Daredevil #81 (1971) and the co-lead era
From Daredevil #81 (October 1971), Black Widow joined Matt Murdock as co-lead of the series, sharing the title through approximately issue #107. That run — written by Gerry Conway then Steve Gerber, drawn by Gene Colan — is editorially significant: it is the first time Black Widow occupied a regular protagonist role in a Marvel title, years before her first solo series in 1999. Our eBay estimator covers Daredevil with 47 active listings for issue #81: the blended median stands at €9. These issues remain accessible and represent a Bronze Age entry point for tracing the character's evolution before her major solo runs.

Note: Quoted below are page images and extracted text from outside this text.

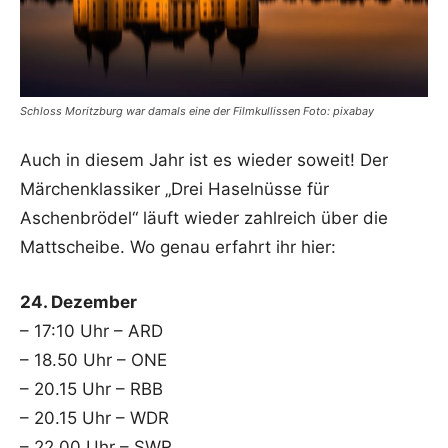
Schloss Moritzburg war damals eine der Filmkullissen Foto: pixabay
Auch in diesem Jahr ist es wieder soweit! Der
Märchenklassiker „Drei Haselnüsse für
Aschenbrödel“ läuft wieder zahlreich über die
Mattscheibe. Wo genau erfahrt ihr hier:
24. Dezember
– 17:10 Uhr – ARD
– 18.50 Uhr – ONE
– 20.15 Uhr – RBB
– 20.15 Uhr – WDR
– 22.00 Uhr – SWR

Black Widow in the MCU: the effect on key issue values
Scarlett Johansson has portrayed Natasha Romanoff since Iron Man 2 (2010) — a continuous MCU presence through The Avengers (2012), Captain America: The Winter Soldier (2014), Avengers: Age of Ultron (2015), Captain America: Civil War (2016), and Avengers: Infinity War and Endgame (2018–2019). The solo film Black Widow (2021) grossed $379.8 million worldwide at the box office, with an additional $60 million-plus in Disney+ Premier Access revenue according to Variety. That MCU profile sustains demand for Silver Age keys, particularly Tales of Suspense #52, whose 2023–2024 price data reflects an active market despite the scarcity of high-grade copies.